§ **TASK DETAILS**: This task calls for copying each line below that contains "Watertown".

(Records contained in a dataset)
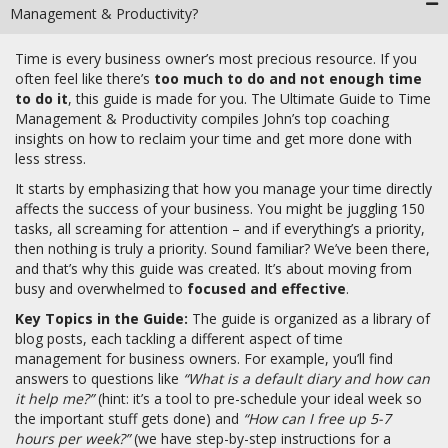
Management & Productivity?
Time is every business owner’s most precious resource. If you
often feel like there’s
too much to do and not enough time
to do it
, this guide is made for you. The Ultimate Guide to Time
Management & Productivity compiles John’s top coaching
insights on how to reclaim your time and get more done with
less stress.
It starts by emphasizing that how you manage your time directly
affects the success of your business. You might be juggling 150
tasks, all screaming for attention – and if everything’s a priority,
then nothing is truly a priority. Sound familiar? We’ve been there,
and that’s why this guide was created. It’s about moving from
busy and overwhelmed to
focused and effective
.
Key Topics in the Guide:
The guide is organized as a library of
blog posts, each tackling a different aspect of time
management for business owners. For example, you’ll find
answers to questions like
“What is a default diary and how can
it help me?”
(hint: it’s a tool to pre-schedule your ideal week so
the important stuff gets done) and
“How can I free up 5-7
hours per week?”
(we have step-by-step instructions for a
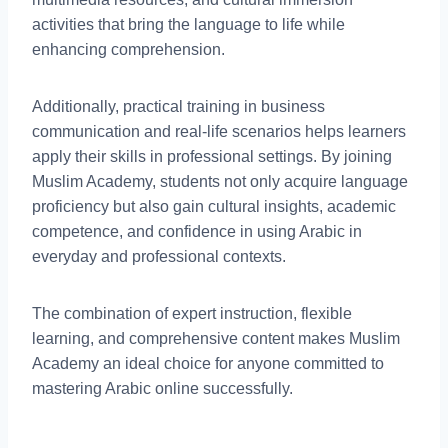
activities that bring the language to life while
enhancing comprehension.
Additionally, practical training in business
communication and real-life scenarios helps learners
apply their skills in professional settings. By joining
Muslim Academy, students not only acquire language
proficiency but also gain cultural insights, academic
competence, and confidence in using Arabic in
everyday and professional contexts.
The combination of expert instruction, flexible
learning, and comprehensive content makes Muslim
Academy an ideal choice for anyone committed to
mastering Arabic online successfully.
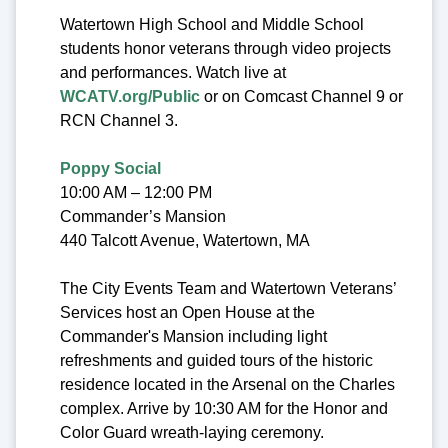
Watertown High School and Middle School
students honor veterans through video projects
and performances. Watch live at
WCATV.org/Public
or on Comcast Channel 9 or
RCN Channel 3.
Poppy Social
10:00 AM – 12:00 PM
Commander’s Mansion
440 Talcott Avenue, Watertown, MA
The City Events Team and Watertown Veterans’
Services host an Open House at the
Commander's Mansion including light
refreshments and guided tours of the historic
residence located in the Arsenal on the Charles
complex. Arrive by 10:30 AM for the Honor and
Color Guard wreath-laying ceremony.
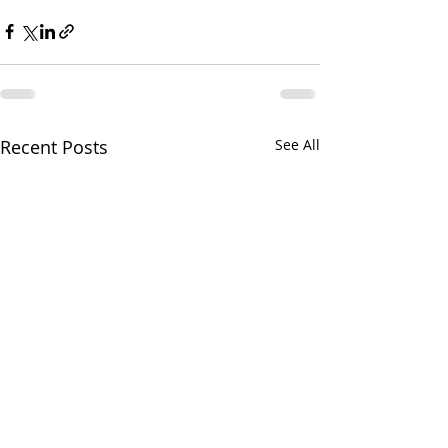
Recent Posts
See All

§ **REPLY**:
Watertown High School and Middle School
440 Talcott Avenue, Watertown, MA
The City Events Team and Watertown Veterans’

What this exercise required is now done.